▶ **INSTRUCTIONS FOR THE TASK**
Keep every word the same. Repeat the records without their images.

▶ **Transcribed page contents**
"""

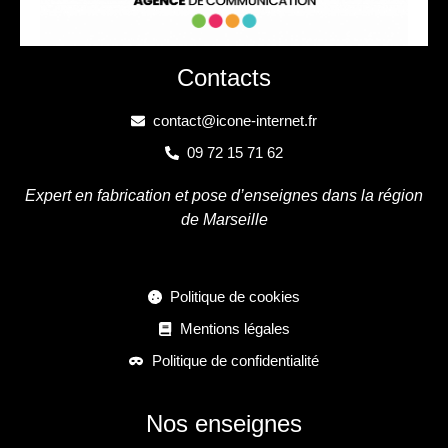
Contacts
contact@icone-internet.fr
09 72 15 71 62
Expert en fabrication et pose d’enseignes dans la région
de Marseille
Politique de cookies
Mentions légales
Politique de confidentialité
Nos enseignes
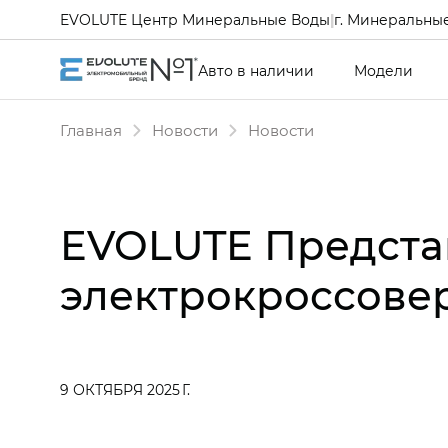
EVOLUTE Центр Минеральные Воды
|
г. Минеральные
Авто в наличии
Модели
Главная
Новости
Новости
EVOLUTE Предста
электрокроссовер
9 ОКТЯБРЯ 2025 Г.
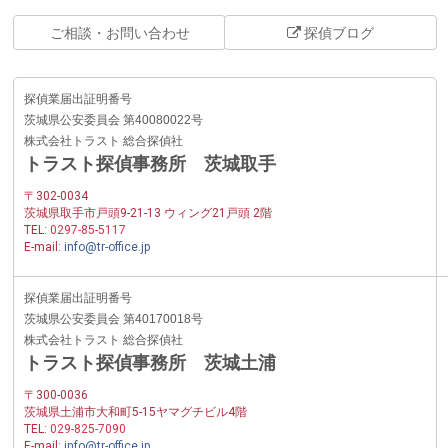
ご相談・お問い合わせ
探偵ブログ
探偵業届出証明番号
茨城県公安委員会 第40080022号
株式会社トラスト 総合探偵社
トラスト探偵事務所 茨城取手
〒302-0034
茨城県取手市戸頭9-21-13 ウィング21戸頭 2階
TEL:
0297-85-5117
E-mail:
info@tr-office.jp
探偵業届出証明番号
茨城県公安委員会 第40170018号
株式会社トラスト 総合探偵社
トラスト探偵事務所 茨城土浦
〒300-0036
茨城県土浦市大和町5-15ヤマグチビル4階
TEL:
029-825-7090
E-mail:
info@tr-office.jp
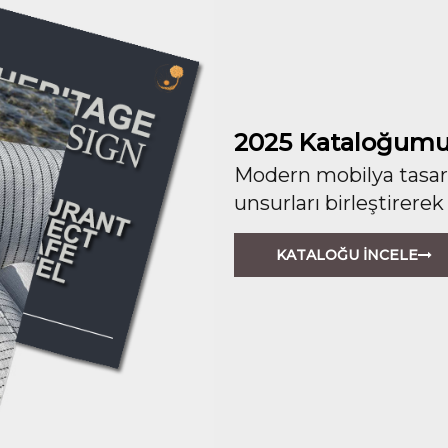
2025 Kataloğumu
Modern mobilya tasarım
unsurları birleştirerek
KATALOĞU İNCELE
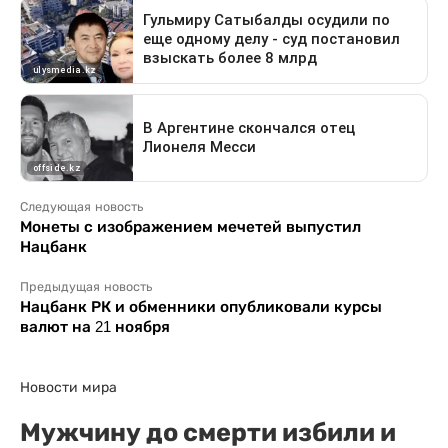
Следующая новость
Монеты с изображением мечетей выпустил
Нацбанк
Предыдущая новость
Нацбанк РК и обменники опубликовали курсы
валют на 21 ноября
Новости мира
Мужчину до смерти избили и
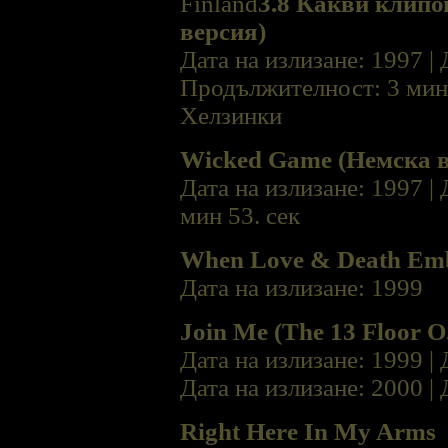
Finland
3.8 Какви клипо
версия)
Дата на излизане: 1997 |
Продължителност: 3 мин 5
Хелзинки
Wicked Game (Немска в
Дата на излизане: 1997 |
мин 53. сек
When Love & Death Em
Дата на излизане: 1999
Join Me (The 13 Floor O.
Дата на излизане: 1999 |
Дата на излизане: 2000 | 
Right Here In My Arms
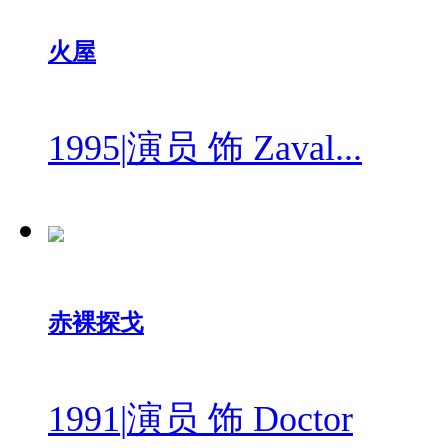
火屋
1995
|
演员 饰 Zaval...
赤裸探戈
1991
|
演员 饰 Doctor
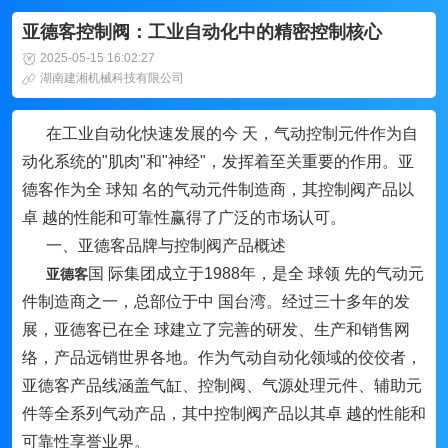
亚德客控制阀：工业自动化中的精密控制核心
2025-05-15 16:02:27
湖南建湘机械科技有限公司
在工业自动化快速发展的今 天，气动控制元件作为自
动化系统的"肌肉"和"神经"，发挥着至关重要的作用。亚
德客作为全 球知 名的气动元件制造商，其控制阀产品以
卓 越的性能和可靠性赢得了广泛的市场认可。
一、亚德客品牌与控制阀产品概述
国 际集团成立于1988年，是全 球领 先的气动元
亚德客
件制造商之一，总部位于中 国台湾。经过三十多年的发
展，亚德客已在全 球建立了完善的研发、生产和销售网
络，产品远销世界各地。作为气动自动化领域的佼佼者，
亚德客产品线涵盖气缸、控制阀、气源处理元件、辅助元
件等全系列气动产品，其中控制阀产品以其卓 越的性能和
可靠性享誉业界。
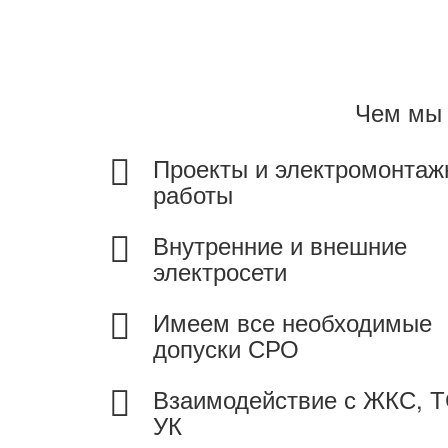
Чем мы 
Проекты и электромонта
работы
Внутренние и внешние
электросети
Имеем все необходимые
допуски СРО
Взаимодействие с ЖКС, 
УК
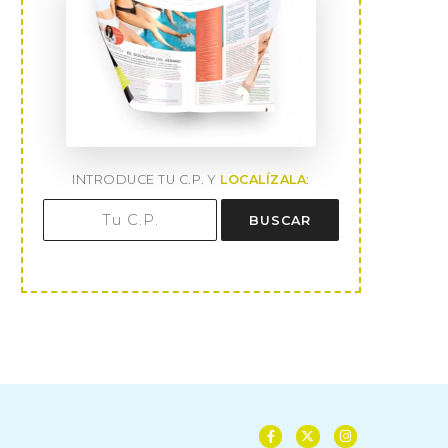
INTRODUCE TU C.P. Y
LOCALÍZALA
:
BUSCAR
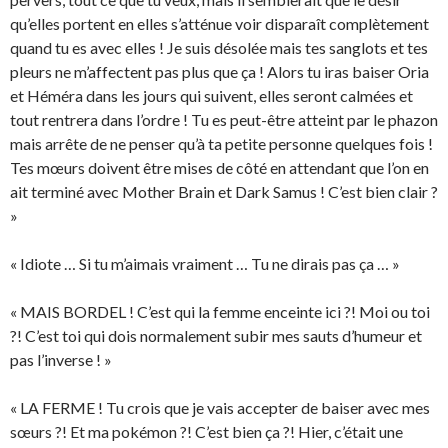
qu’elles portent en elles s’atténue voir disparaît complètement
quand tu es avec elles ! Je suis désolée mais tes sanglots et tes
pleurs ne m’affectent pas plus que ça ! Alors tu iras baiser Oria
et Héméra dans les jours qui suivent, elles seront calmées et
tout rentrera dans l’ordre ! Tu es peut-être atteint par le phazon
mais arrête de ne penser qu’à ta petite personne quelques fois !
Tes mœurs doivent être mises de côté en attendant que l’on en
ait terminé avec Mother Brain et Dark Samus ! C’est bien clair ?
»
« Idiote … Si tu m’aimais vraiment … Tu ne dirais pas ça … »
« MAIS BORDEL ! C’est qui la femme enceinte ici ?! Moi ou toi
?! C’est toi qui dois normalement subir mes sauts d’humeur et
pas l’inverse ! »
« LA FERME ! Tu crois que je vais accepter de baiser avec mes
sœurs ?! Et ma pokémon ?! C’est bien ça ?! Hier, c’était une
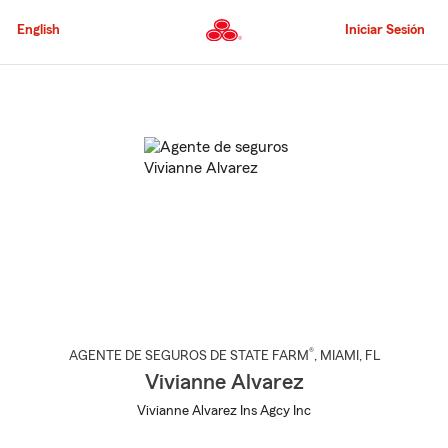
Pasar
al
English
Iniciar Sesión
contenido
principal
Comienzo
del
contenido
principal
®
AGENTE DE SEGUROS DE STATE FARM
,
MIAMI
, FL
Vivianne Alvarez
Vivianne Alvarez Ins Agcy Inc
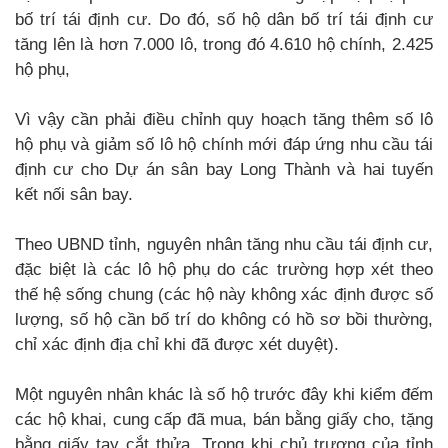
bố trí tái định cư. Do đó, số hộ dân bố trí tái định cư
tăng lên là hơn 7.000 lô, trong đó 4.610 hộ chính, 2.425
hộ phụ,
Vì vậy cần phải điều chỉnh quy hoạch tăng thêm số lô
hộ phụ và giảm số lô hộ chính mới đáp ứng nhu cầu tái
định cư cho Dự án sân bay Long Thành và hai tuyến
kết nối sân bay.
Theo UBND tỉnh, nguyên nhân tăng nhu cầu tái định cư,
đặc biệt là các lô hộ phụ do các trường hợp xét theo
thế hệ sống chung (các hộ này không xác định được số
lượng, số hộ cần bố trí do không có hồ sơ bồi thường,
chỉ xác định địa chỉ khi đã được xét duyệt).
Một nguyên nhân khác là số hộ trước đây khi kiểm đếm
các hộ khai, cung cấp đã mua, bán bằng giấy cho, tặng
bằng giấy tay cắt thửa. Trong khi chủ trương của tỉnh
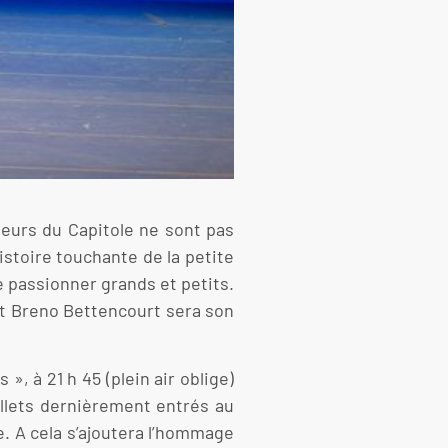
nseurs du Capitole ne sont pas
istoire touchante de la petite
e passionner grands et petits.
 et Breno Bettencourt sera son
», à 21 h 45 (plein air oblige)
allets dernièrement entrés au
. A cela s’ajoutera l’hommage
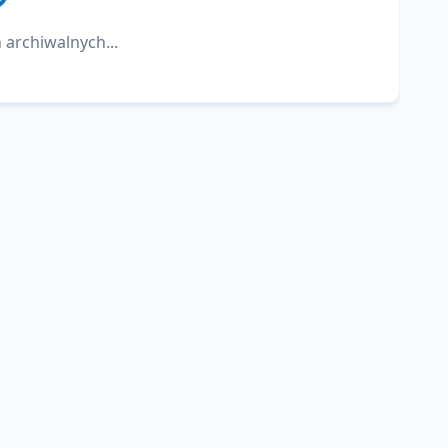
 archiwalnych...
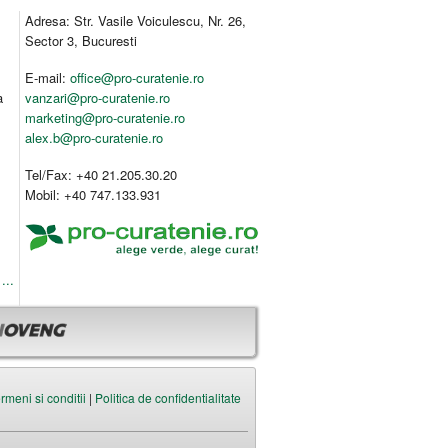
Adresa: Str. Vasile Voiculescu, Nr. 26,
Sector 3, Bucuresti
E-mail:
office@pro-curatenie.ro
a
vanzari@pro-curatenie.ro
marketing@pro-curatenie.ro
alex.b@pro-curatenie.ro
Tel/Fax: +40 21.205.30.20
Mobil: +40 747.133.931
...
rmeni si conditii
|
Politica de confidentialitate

"""

▶ **THE COMPLETED TASK**
Contacts
contact@icone-internet.fr
09 72 15 71 62
Expert en fabrication et pose d’enseignes dans la région
de Marseille
Politique de cookies
Mentions légales
Politique de confidentialité
Nos enseignes
EVOLUTE Центр Минеральные Воды
|
г. Минеральные
Авто в наличии
Модели
Главная
Новости
Новости
EVOLUTE Предста
электрокроссовер
9 ОКТЯБРЯ 2025 Г.
ご相談・お問い合わせ
探偵ブログ
探偵業届出証明番号
茨城県公安委員会 第40080022号
株式会社トラスト 総合探偵社
トラスト探偵事務所 茨城取手
〒302-0034
茨城県取手市戸頭9-21-13 ウィング21戸頭 2階
TEL:
0297-85-5117
E-mail:
info@tr-office.jp
探偵業届出証明番号
茨城県公安委員会 第40170018号
株式会社トラスト 総合探偵社
トラスト探偵事務所 茨城土浦
〒300-0036
茨城県土浦市大和町5-15ヤマグチビル4階
TEL:
029-825-7090
E-mail:
info@tr-office.jp
2025 Kataloğumu
Modern mobilya tasarım
unsurları birleştirerek
KATALOĞU İNCELE
Следующая новость
Монеты с изображением мечетей выпустил
Нацбанк
Предыдущая новость
Нацбанк РК и обменники опубликовали курсы
валют на 21 ноября
Новости мира
Мужчину до смерти избили и
Finland
3.8 Какви клипо
версия)
Дата на излизане: 1997 |
Продължителност: 3 мин 5
Хелзинки
Wicked Game (Немска в
Дата на излизане: 1997 |
мин 53. сек
When Love & Death Em
Дата на излизане: 1999
Join Me (The 13 Floor O.
Дата на излизане: 1999 |
Дата на излизане: 2000 | 
Right Here In My Arms
火屋
1995
|
演员 饰 Zaval...
赤裸探戈
1991
|
演员 饰 Doctor
亚德客控制阀：工业自动化中的精密控制核心
2025-05-15 16:02:27
湖南建湘机械科技有限公司
在工业自动化快速发展的今 天，气动控制元件作为自
动化系统的"肌肉"和"神经"，发挥着至关重要的作用。亚
德客作为全 球知 名的气动元件制造商，其控制阀产品以
卓 越的性能和可靠性赢得了广泛的市场认可。
一、亚德客品牌与控制阀产品概述
国 际集团成立于1988年，是全 球领 先的气动元
亚德客
件制造商之一，总部位于中 国台湾。经过三十多年的发
展，亚德客已在全 球建立了完善的研发、生产和销售网
络，产品远销世界各地。作为气动自动化领域的佼佼者，
亚德客产品线涵盖气缸、控制阀、气源处理元件、辅助元
件等全系列气动产品，其中控制阀产品以其卓 越的性能和
可靠性享誉业界。
Чем мы 
Проекты и электромонта
работы
Внутренние и внешние
электросети
Имеем все необходимые
допуски СРО
Взаимодействие с ЖКС, 
УК
INTRODUCE TU C.P. Y
LOCALÍZALA
:
BUSCAR
qu’elles portent en elles s’atténue voir disparaît complètement
quand tu es avec elles ! Je suis désolée mais tes sanglots et tes
pleurs ne m’affectent pas plus que ça ! Alors tu iras baiser Oria
et Héméra dans les jours qui suivent, elles seront calmées et
tout rentrera dans l’ordre ! Tu es peut-être atteint par le phazon
mais arrête de ne penser qu’à ta petite personne quelques fois !
Tes mœurs doivent être mises de côté en attendant que l’on en
ait terminé avec Mother Brain et Dark Samus ! C’est bien clair ?
»
« Idiote … Si tu m’aimais vraiment … Tu ne dirais pas ça … »
« MAIS BORDEL ! C’est qui la femme enceinte ici ?! Moi ou toi
?! C’est toi qui dois normalement subir mes sauts d’humeur et
pas l’inverse ! »
« LA FERME ! Tu crois que je vais accepter de baiser avec mes
sœurs ?! Et ma pokémon ?! C’est bien ça ?! Hier, c’était une
Pasar
al
English
Iniciar Sesión
contenido
principal
Comienzo
del
contenido
principal
®
AGENTE DE SEGUROS DE STATE FARM
,
MIAMI
, FL
Vivianne Alvarez
Vivianne Alvarez Ins Agcy Inc
bố trí tái định cư. Do đó, số hộ dân bố trí tái định cư
tăng lên là hơn 7.000 lô, trong đó 4.610 hộ chính, 2.425
hộ phụ,
Vì vậy cần phải điều chỉnh quy hoạch tăng thêm số lô
hộ phụ và giảm số lô hộ chính mới đáp ứng nhu cầu tái
định cư cho Dự án sân bay Long Thành và hai tuyến
kết nối sân bay.
Theo UBND tỉnh, nguyên nhân tăng nhu cầu tái định cư,
đặc biệt là các lô hộ phụ do các trường hợp xét theo
thế hệ sống chung (các hộ này không xác định được số
lượng, số hộ cần bố trí do không có hồ sơ bồi thường,
chỉ xác định địa chỉ khi đã được xét duyệt).
Một nguyên nhân khác là số hộ trước đây khi kiểm đếm
các hộ khai, cung cấp đã mua, bán bằng giấy cho, tặng
bằng giấy tay cắt thửa. Trong khi chủ trương của tỉnh
nseurs du Capitole ne sont pas
istoire touchante de la petite
e passionner grands et petits.
 et Breno Bettencourt sera son
», à 21 h 45 (plein air oblige)
allets dernièrement entrés au
. A cela s’ajoutera l’hommage
 archiwalnych...
Adresa: Str. Vasile Voiculescu, Nr. 26,
Sector 3, Bucuresti
E-mail:
office@pro-curatenie.ro
a
vanzari@pro-curatenie.ro
marketing@pro-curatenie.ro
alex.b@pro-curatenie.ro
Tel/Fax: +40 21.205.30.20
Mobil: +40 747.133.931
...
rmeni si conditii
|
Politica de confidentialitate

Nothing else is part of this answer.